Surendranath reveals that in the case of Maharashtra sisters Seema Mohan Gavit and Renuka Shinde, who were convicted for killing several children, a crucial evidence has come up which can help them to escape the noose. The sisters' mercy petition was earlier rejected by the President and a writ challenging their execution is waiting to be heard in the Bombay High Court.

Again, in the dacoit Sonu Sardar case, where the convict killed five members of a family in Chhattisgarh in November 2004, the government reportedly made an error in stating his age at the time of the crime. His mercy plea was rejected by the President in May 2014, and a writ challenging his execution has been filed in the Delhi High Court.

"As more and more procedural safeguards are being put into place by successive judgments, it will be get increasingly difficult to hang anybody," says Surendranath.

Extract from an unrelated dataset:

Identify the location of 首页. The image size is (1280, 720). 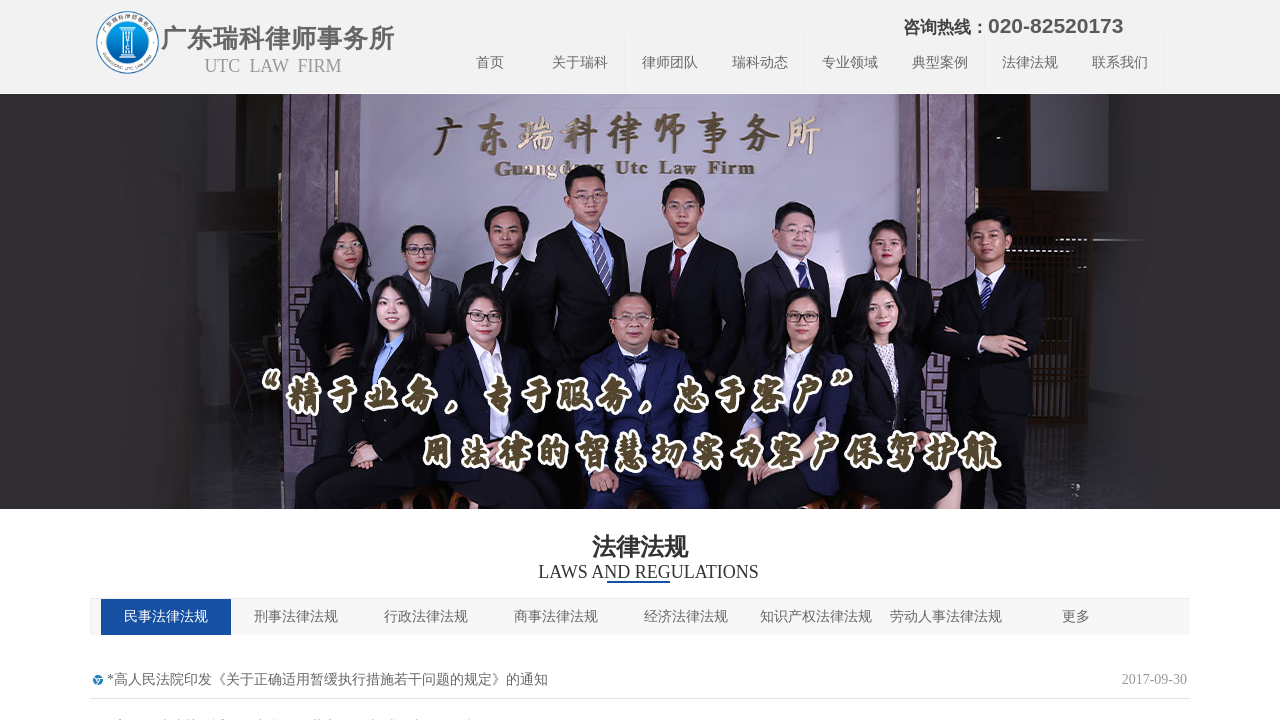
(490, 62).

Others feel that sometimes procedure creates "obstacles in way of justice". As Justice V.S. Sirpurkar, a former Supreme Court judge who has handled many death row cases in his career, says, "Finally, you have to weigh the effect of the technical lapses against the gravity of the crime."

So will death row convicts really escape death in most cases from now on? Human rights lawyer Yug Chaudhury is cautious when he says, "It depends on the extent to which the Shatrughan Chauhan judgment is complied with."

On the whole, however, he believes, as do many others, that the courts are moving in the direction of "evolving standards of decency" to ensure that death row convicts have many avenues to contest their sentence.